The Windows Phone blog talks about optimising apps for Tango – well not explicitly Tango but for lower cost devices such as the Nokia Lumia 610 and those cheaper handsets that would follow.
I haven’t read the full thing but something I might have read wrong but concerns me is that they mention having home button in app (to make it easier for people to navigate their app quickly) is somehow bad and might end up causing memory leaks. I’m guessing home button is not the Windows button. Anyway, apparently home button navigation can ” result in circular navigation loops which can fill the back stack with redundant page instances.” I’m no programmer but couldn’t there be a way to just cut the ‘back stack’ the moment a home button is pressed? Essentially when a user presses the home button it’s to exit back to main view anyway (unless accidentally pressed).
The whole of the article focuses mainly on optimisation of applications so that apps can still have a great user experience but not using more resources than necessary. This should, on paper, be beneficial to higher end devices too.
By following these basic principles, you can ensure that your users will have a great experience with your Windows Phone app regardless of the target market. Not only will these optimizations result in great performance on lower cost phones, but the optimizations you make will improve the performance of your app on today’s generation of devices as well, so get a head start tuning your app with the devices you have today. Additionally leverage the 256MB emulator to test your app with the runtime behavior of a 256MB device. Most importantly, have fun building for Windows Phone. We look forward to seeing the great experiences you can bring to the Windows Phone Marketplace.
TheVerge also noted down the new limitations. Cheaper devices, less functionality. We have seen from demoes and the reaction of those that have tried it, that devices like the Lumia 610 still look remarkably snappy.

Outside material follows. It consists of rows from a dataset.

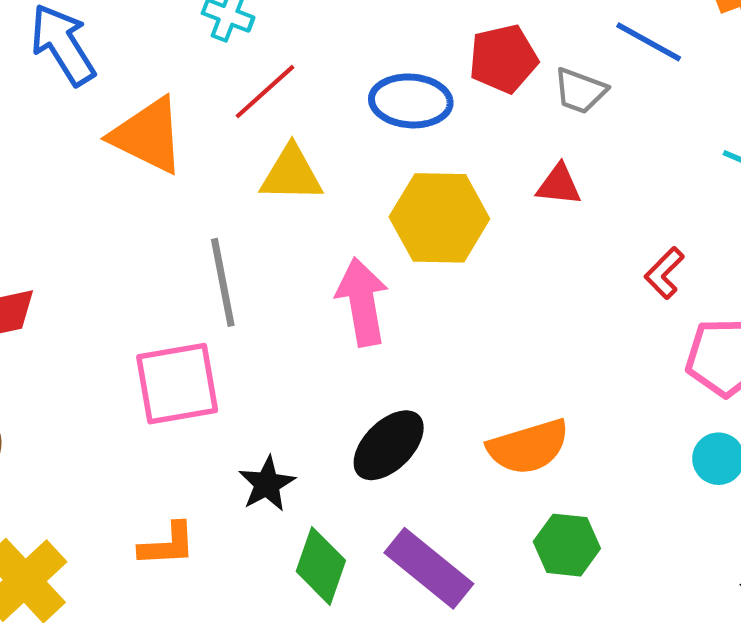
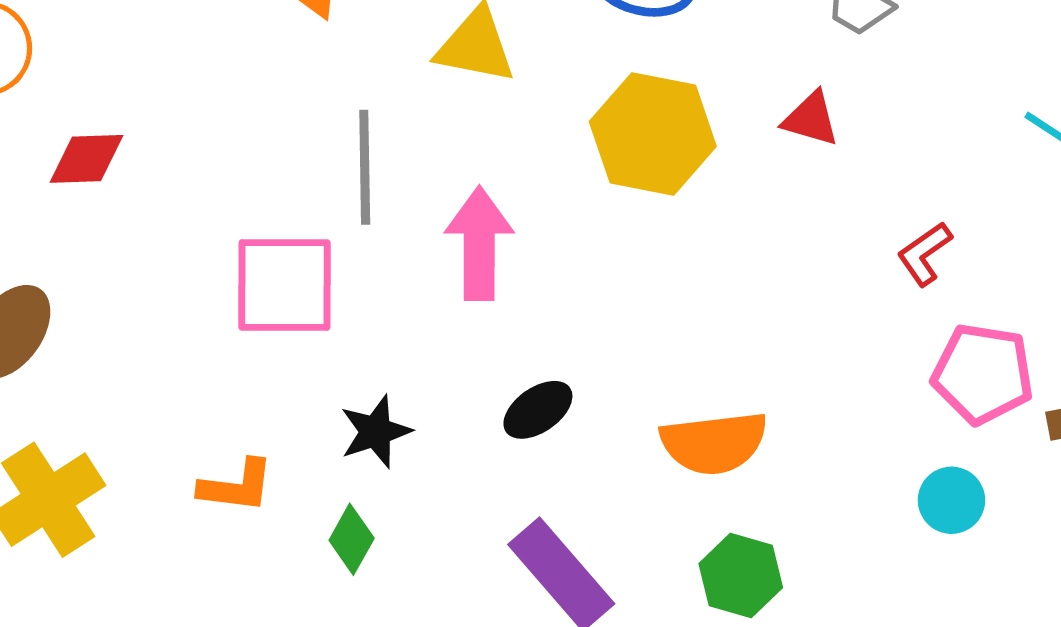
pink arrow: (362, 302) -> (479, 244), moved
black ellipse: (389, 445) -> (538, 410), size x0.7
green diamond: (321, 566) -> (352, 539), moved, size x0.7

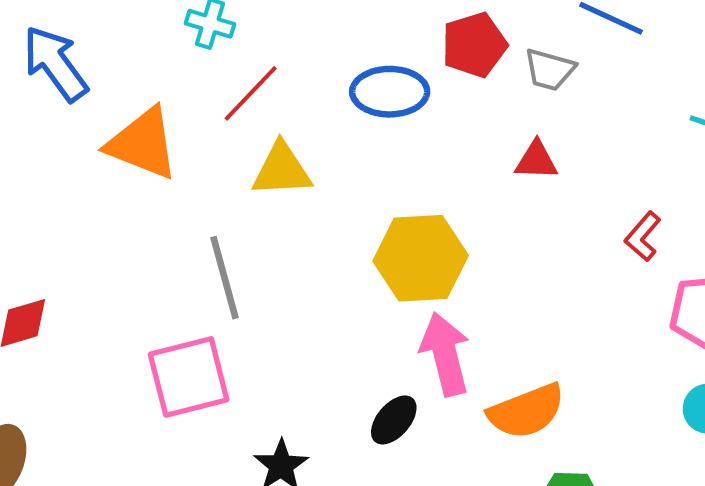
yellow hexagon: (653, 134) -> (421, 258), moved
pink arrow: (479, 244) -> (445, 354), moved

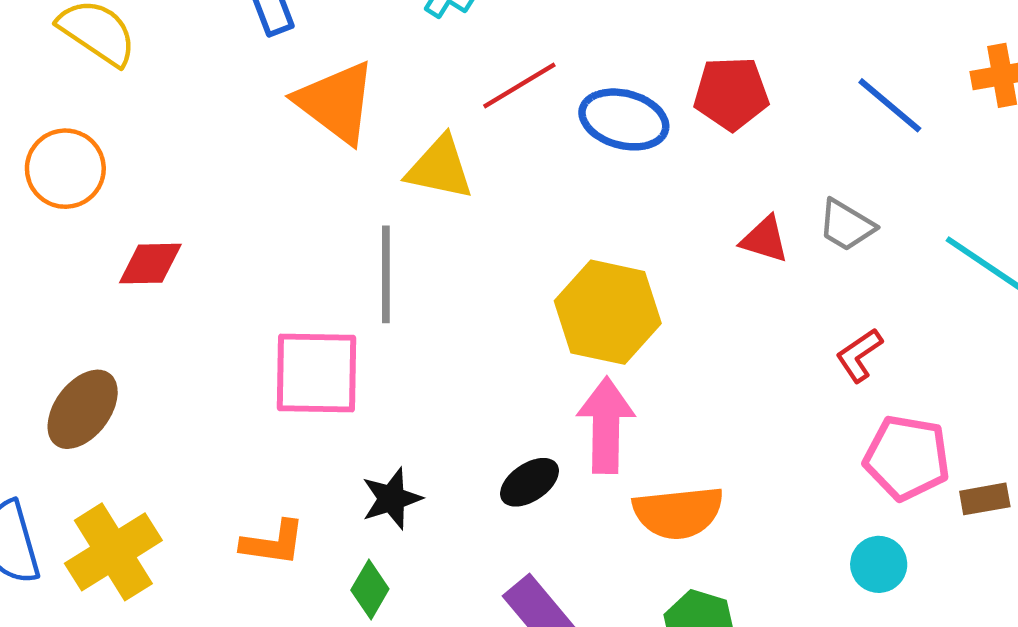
gray trapezoid: (550, 70) -> (846, 225), moved
red line: (251, 93) -> (519, 85), moved
yellow triangle: (282, 170) -> (440, 168), moved

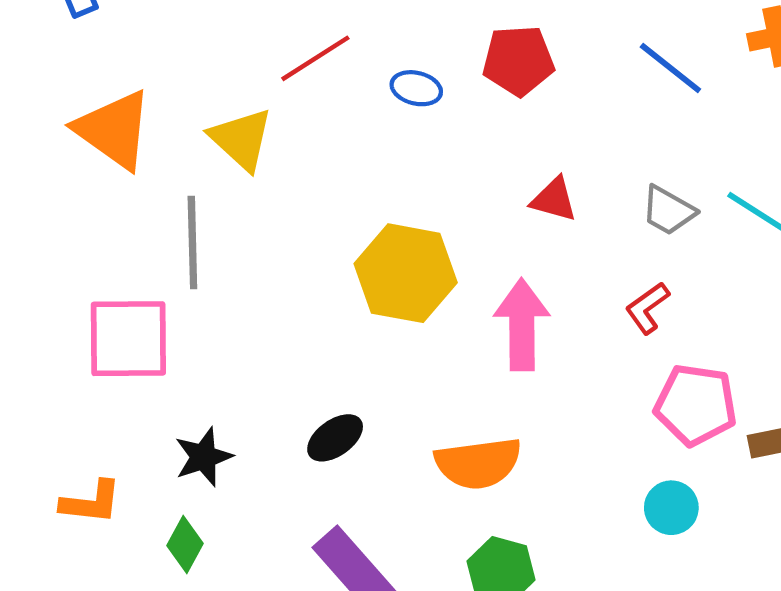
orange triangle: (336, 102) -> (114, 130), moved
blue ellipse: (624, 119) -> (416, 88), size x0.6
yellow triangle: (440, 168) -> (241, 139), turned 32
gray trapezoid: (846, 225) -> (668, 210), moved
pink arrow: (606, 425) -> (522, 325), moved

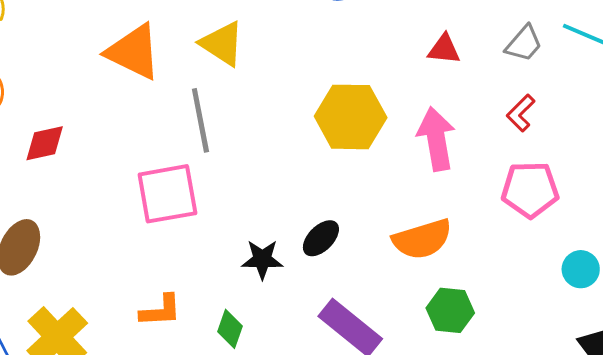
gray trapezoid: (668, 210) -> (524, 44), turned -69
pink pentagon: (696, 405) -> (530, 190), moved
black star: (203, 457) -> (262, 259), moved, turned 30
cyan circle: (671, 508) -> (581, 269), moved

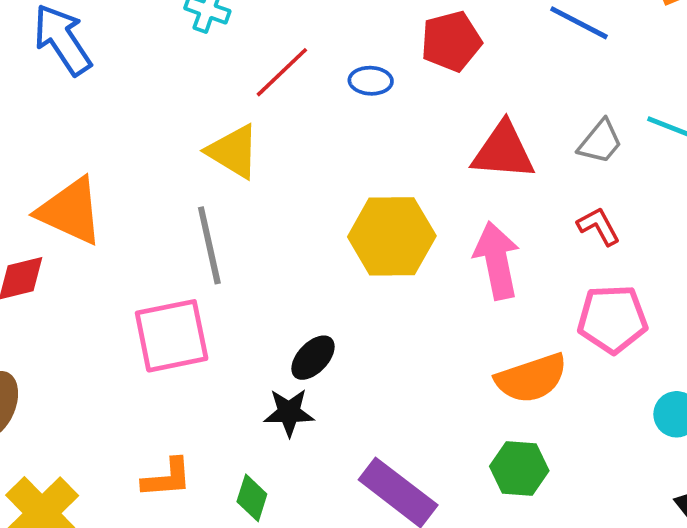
red triangle: (444, 49) -> (503, 151), size x1.6
orange triangle: (133, 52) -> (70, 211), moved
red L-shape: (521, 113) -> (599, 226), turned 108
black ellipse: (321, 238) -> (313, 358), moved
orange semicircle: (422, 239) -> (531, 378), moved

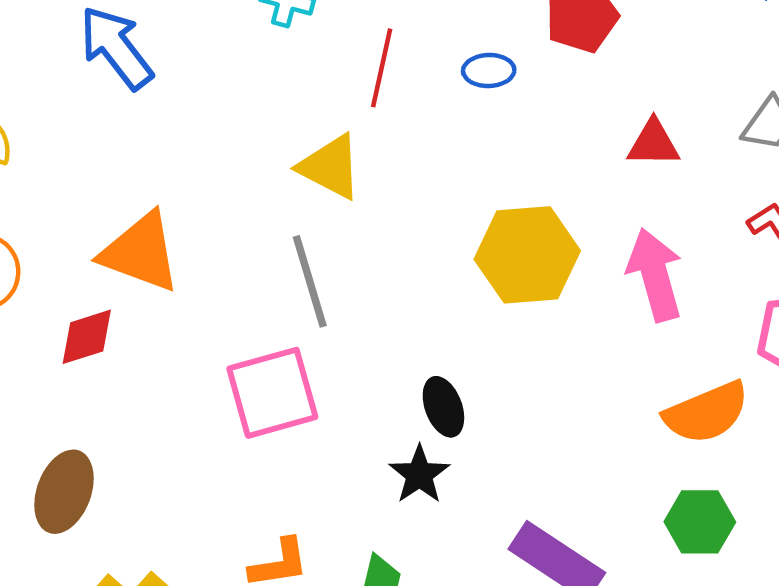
red line: (282, 72) -> (382, 68), turned -30
red triangle: (503, 151) -> (653, 143), size x0.7
black ellipse: (313, 358) -> (443, 407), turned -60
black star: (289, 412) -> (419, 475), turned -30

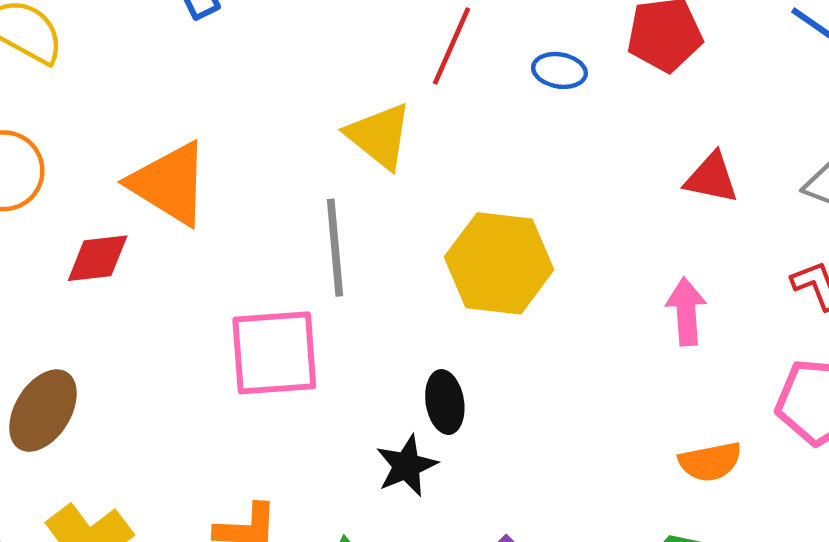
yellow hexagon: (527, 255) -> (499, 263), moved
pink arrow: (655, 275) -> (686, 311), size x0.7
orange semicircle: (706, 413) -> (710, 462), size x0.7

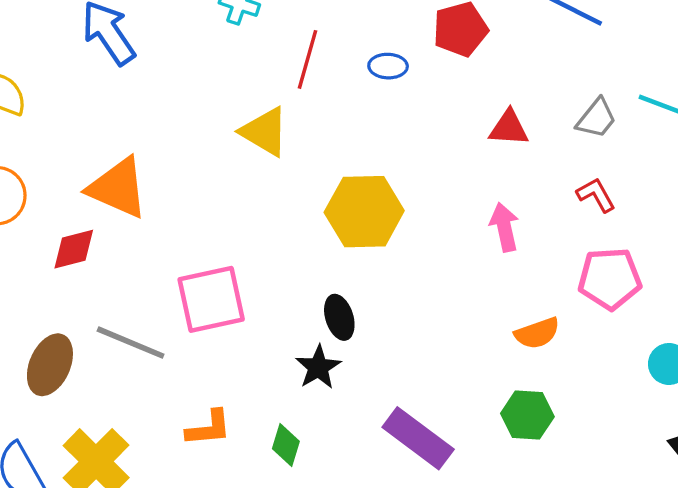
gray line: (335, 248) -> (131, 343), moved, turned -54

However, I am not a fan of these limitations listed below.
On the one hand, it might be good for maintaining that snappy fluid user experience but I think it might be detrimental to how WP is perceived. Why can’t they just keep the base from Generation 1 WP7 phones?
Are they working correctly to the needs of their lower-end target consumer? These phones better be damn cheap. The likes of the Lumia 710 is already at £150. Perhaps sub £99? I don’t see why fast app switching had to be removed*. It wasn’t an issue on the core apps as they already resumed in WP Vanilla. Perhaps for larger apps, you might nor even be able to download them anyway. :S.
- Windows Phone Marketplace app restrictions – Some processor-intensive apps have specific memory requirements, and will not work on devices with 256MB of RAM.
- Podcast subscriptions and video podcasts – Devices with 256MB of RAM will not be able to manage podcast subscriptions of watch video podcasts.
- Bing Local Scout – Microsoft is disabling Bing Local Scout on 256MB of RAM devices.
- Fast app switching – The fast application switching, introduced with Mango, will be disabled on 256 MB of RAM devices.
- SkyDrive automatic photo upload – Automatic upload of SkyDrive pictures will not be possible on 256MB of RAM devices, but users can still upload these manually.
- HD video playback – 256MB of RAM devices won’t be able to play video compressed with certain codecs.
- Background agents – Microsoft has removed background agents functionality for devices with 256MB of memory.
Cheers Dan for the tip!
*Engadget says there will be some fast app switching – just as long as it adheres to the new app requirements and not use up more than 90mb ram. Majority of apps are apparently covered by that.